The U.S. doesn’t hold onto international graduates, study finds
Just-released research paints a fuller and more sophisticated picture of international students’ transition to the work force and impact on the American labor pool than previously understood. But the new paper also underscores how poorly the United States does in holding onto talented foreign graduates, finding “significant leakage” of American-educated workers from the labor market.
The paper, “International College Students’ Impact on the U.S. Skilled Labor Supply,” examines the transition of recent graduates to work, through Optional Practical Training, the popular work program for international students. OPT, as the program is known, is the most-common route for graduates seeking to gain American work experience because they can remain on their student visas.
The researchers found that one in 10 international bachelor’s-degree graduates and one in four master’s graduates take their first job in the same state in which they went to college. A large share of international students stay local in their first job — two-thirds of bachelor’s graduates and half of master’s graduates were employed within 10 kilometers of their alma mater.
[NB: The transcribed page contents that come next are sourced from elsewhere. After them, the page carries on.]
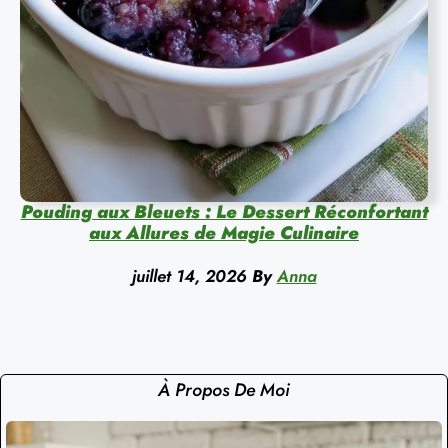
Pouding aux Bleuets : Le Dessert Réconfortant
aux Allures de Magie Culinaire
juillet 14, 2026
By
Anna
À Propos De Moi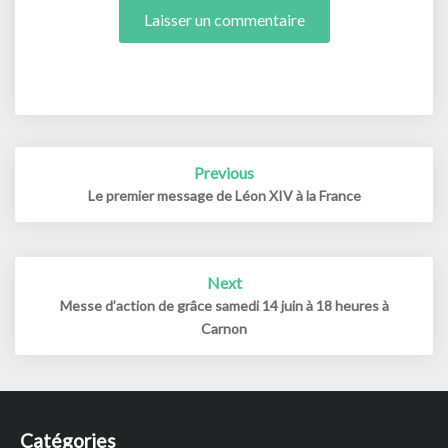
Post
Previous
navigation
Le premier message de Léon XIV à la France
Next
Messe d’action de grâce samedi 14 juin à 18 heures à
Carnon
Catégories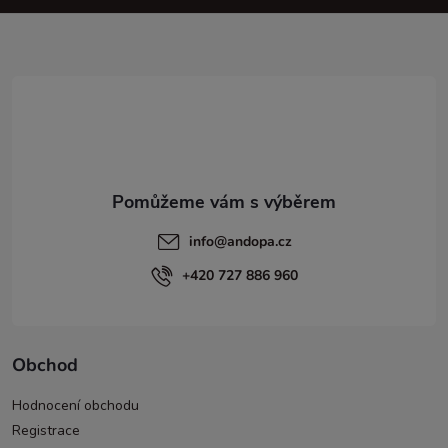
a
t
í
info
@
andopa.cz
+420 727 886 960
Obchod
Hodnocení obchodu
Registrace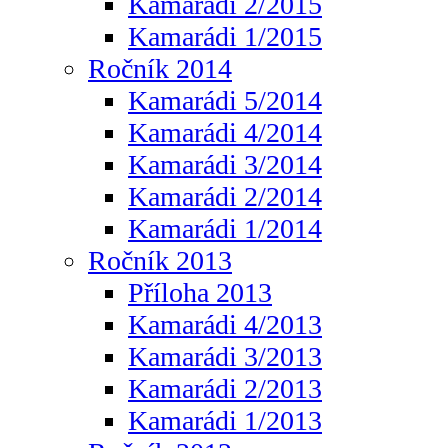
Kamarádi 2/2015
Kamarádi 1/2015
Ročník 2014
Kamarádi 5/2014
Kamarádi 4/2014
Kamarádi 3/2014
Kamarádi 2/2014
Kamarádi 1/2014
Ročník 2013
Příloha 2013
Kamarádi 4/2013
Kamarádi 3/2013
Kamarádi 2/2013
Kamarádi 1/2013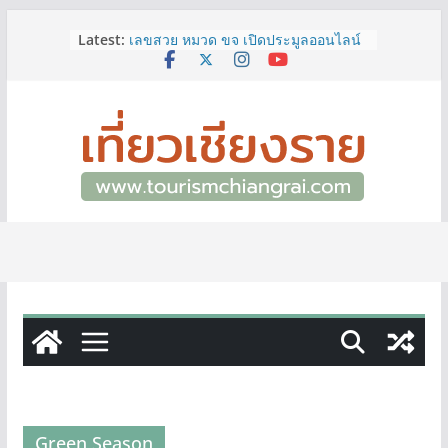
ททท.สำนักงานเชียงราย ชวนเที่ยว
Skip
Latest:
เชียงรายหน้าฝน ให้ชุ่มฉ่ำหัวใจไปกับ
to
“Feel All the Feelings” เที่ยวให้สนุก
content
เก็บแสตมป์ครบ แล้วรับของที่ระลึกสุด
พิเศษ! ทันที
เลขสวย หมวด ขจ เปิดประมูลออนไลน์
แล้ววันนี้ เลขเด่น เลขมงคล ความหมาย
ดีมีให้เลือกหลากหลายทั้ง 301 หมายเลข
3 พิกัด ที่เที่ยวชมงานเทศกาลโล้ชิงช้า
จ.เชียงราย ที่ไม่ควรพลาด!
12–16 ส.ค.นี้ เตรียมพบกับมหกรรมสุด
ยิ่งใหญ่แห่งปี “อุตสาหกรรมแฟร์ ล้านนา
ตะวันออก 2026”
ผู้ว่าฯ เชียงราย เยี่ยมชม “ป๊ะกาด Vol.2”
ยกระดับตลาดสด 100 ปี สู่พิพิธภัณฑ์
ศิลปะมีชีวิต หนุนเศรษฐกิจสร้างสรรค์
และการท่องเที่ยวของเมือง
Green Season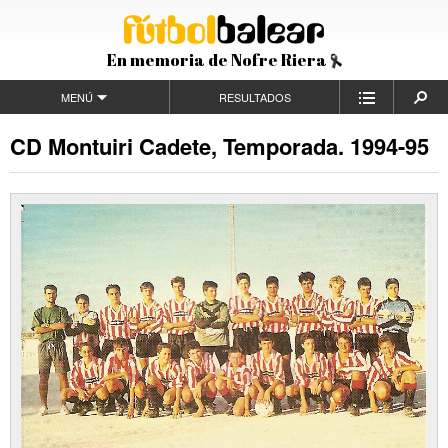
En memoria de Nofre Riera
MENÚ
RESULTADOS
CD Montuiri Cadete, Temporada. 1994-95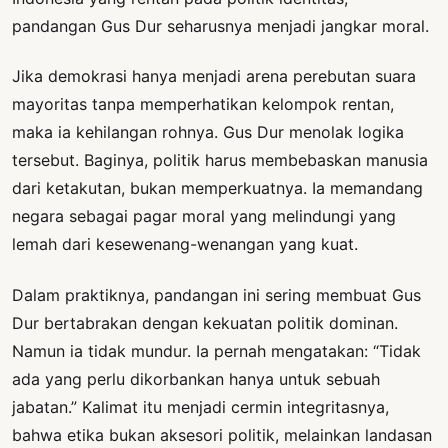
pandangan Gus Dur seharusnya menjadi jangkar moral.
Jika demokrasi hanya menjadi arena perebutan suara
mayoritas tanpa memperhatikan kelompok rentan,
maka ia kehilangan rohnya. Gus Dur menolak logika
tersebut. Baginya, politik harus membebaskan manusia
dari ketakutan, bukan memperkuatnya. Ia memandang
negara sebagai pagar moral yang melindungi yang
lemah dari kesewenang-wenangan yang kuat.
Dalam praktiknya, pandangan ini sering membuat Gus
Dur bertabrakan dengan kekuatan politik dominan.
Namun ia tidak mundur. Ia pernah mengatakan: “Tidak
ada yang perlu dikorbankan hanya untuk sebuah
jabatan.” Kalimat itu menjadi cermin integritasnya,
bahwa etika bukan aksesori politik, melainkan landasan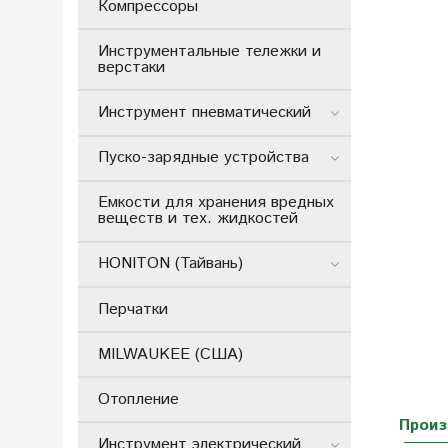
Компрессоры
Инструментальные тележки и
верстаки
Инструмент пневматический
Пуско-зарядные устройства
Емкости для хранения вредных
веществ и тех. жидкостей
HONITON (Тайвань)
Перчатки
MILWAUKEE (США)
Отопление
Произ
Инструмент электрический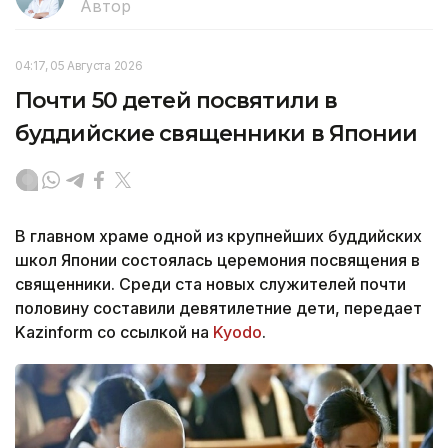
Автор
04:17, 05 Августа 2026
Почти 50 детей посвятили в
буддийские священники в Японии
В главном храме одной из крупнейших буддийских
школ Японии состоялась церемония посвящения в
священники. Среди ста новых служителей почти
половину составили девятилетние дети, передает
Kazinform со ссылкой на
Kyodo
.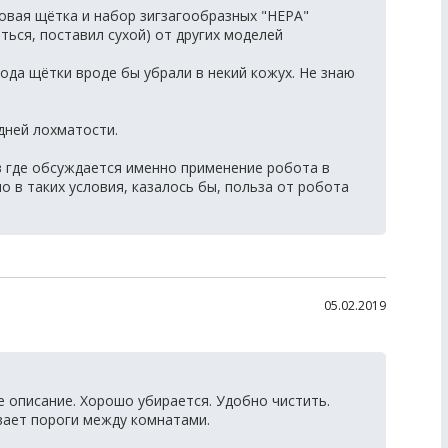
овая щётка и набор зигзагообразных "HEPA"
ться, поставил сухой) от других моделей
ода щётки вроде бы убрали в некий кожух. Не знаю
дней лохматости.
в где обсуждается именно применение робота в
 в таких условия, казалось бы, польза от робота
05.02.2019
 описание. Хорошо убирается. Удобно чистить.
вает пороги между комнатами.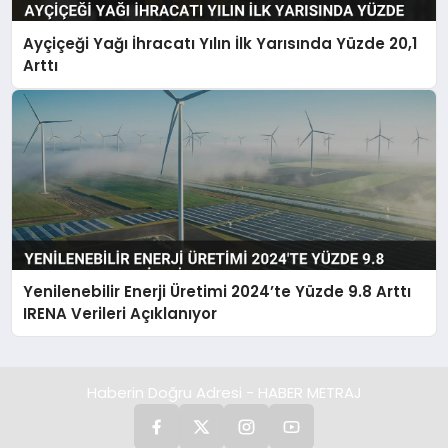
Ayçiçeği Yağı İhracatı Yılın İlk Yarısında Yüzde 20,1
Arttı
Yenilenebilir Enerji Üretimi 2024’te Yüzde 9.8 Arttı
IRENA Verileri Açıklanıyor
Haberin Doğru Adresi - HABER METRAJ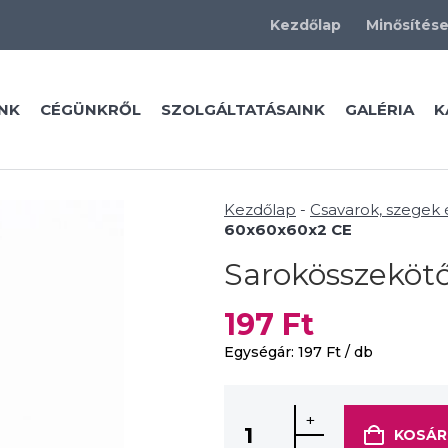
Kezdőlap
Minősítés
NK
CÉGÜNKRŐL
SZOLGÁLTATÁSAINK
GALÉRIA
K
Kezdőlap
-
Csavarok, szegek
60x60x60x2 CE
Sarokösszeköt
197
Ft
Egységár:
197
Ft
/ db
+
KOSÁR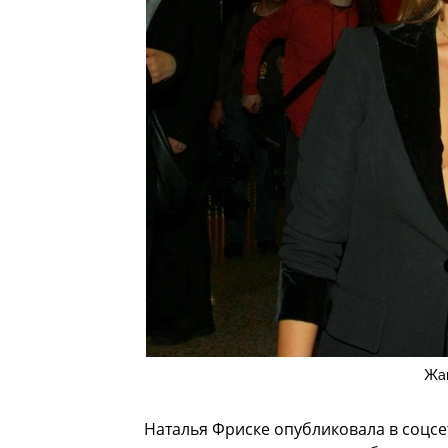
Жан
Наталья Фриске опубликовала в соцсет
The researchers used what is known as an instrumental variable approach, introducing an additional factor, nonresident tuition, as a control to help estimate a causal relationship between international enrollments and skilled employment.
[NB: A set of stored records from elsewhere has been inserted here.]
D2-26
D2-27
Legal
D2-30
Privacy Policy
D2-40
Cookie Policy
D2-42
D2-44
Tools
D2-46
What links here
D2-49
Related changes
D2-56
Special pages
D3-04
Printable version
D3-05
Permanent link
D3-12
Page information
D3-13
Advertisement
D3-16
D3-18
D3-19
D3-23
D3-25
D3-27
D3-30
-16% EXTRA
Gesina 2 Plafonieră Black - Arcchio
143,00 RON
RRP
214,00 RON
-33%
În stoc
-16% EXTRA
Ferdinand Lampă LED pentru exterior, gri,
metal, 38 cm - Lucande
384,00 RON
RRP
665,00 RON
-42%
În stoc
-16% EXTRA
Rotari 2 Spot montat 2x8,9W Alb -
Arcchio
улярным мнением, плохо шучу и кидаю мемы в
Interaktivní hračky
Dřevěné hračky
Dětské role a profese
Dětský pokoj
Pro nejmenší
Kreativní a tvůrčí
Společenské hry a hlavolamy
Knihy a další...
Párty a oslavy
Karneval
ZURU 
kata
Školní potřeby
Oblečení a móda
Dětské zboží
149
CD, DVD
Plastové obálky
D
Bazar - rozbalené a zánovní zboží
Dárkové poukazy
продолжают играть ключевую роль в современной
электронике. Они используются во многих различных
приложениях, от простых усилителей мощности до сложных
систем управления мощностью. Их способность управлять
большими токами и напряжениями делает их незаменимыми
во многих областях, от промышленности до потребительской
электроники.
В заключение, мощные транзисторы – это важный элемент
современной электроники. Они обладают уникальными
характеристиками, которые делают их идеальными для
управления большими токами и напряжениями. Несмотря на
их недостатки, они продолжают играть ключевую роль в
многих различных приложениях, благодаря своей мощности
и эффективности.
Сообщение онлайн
While the paper, published by the National Bureau of Economic Research, acknowledges that colleges “do not explicitly enroll students on the basis of their labor-market potential,” increased international enrollment expands America’s skilled work force, it found. Each additional foreign master’s graduate, for example, adds 0.23 more skilled workers.
But should that impact be greater? The researchers argue yes. Flipped around, they write, “more than 70 percent of locally educated foreign master’s and about 90 percent of bachelor’s graduates do not translate into high-skilled supply.”
“The headline is how few international students stay in the U.S. after graduation,” said Giovanni Peri, a professor of economics and founding director of the Global Migration Center at the University of California at Davis. Peri is one of the paper’s authors, along with two researchers at the University of Luxembourg, Michael Beine and Morgan Raux.
U.S. government policies, such as caps on the number of skilled-worker visas, make it difficult for international graduates to start their careers here, Peri said. Even OPT, the most straightforward path, can be “short term, cumbersome, and uncertain,” he said.
Peri would like to see new approaches, such as giving green cards to at least some foreign graduates of American colleges, but such proposals have failed to win congressional approval. Meanwhile, he noted that other countries, like Canada and Australia, have enacted more international-student-friendly policies, helping them to attract top graduates.
And retaining more international graduates could have an outsized effect on local college-town economies, given that most students who remain in the United States take jobs close to their colleges.
The researchers demonstrate how one policy change has already made a difference. In 2008, President George W. Bush expanded OPT to allow international students in certain science, technology, engineering, and mathematics majors to work for as long as 29 months after graduation, up from 12 months. (In 2016, the period was extended, to three years, and over time additional fields have been added to the list of approved STEM majors.)
The impact of the change on bachelor’s students was difficult to estimate, Peri said. Under the more-generous policy, the share of STEM master’s graduates who have stayed and worked in the United States has doubled, from one in 10 students to roughly two in 10.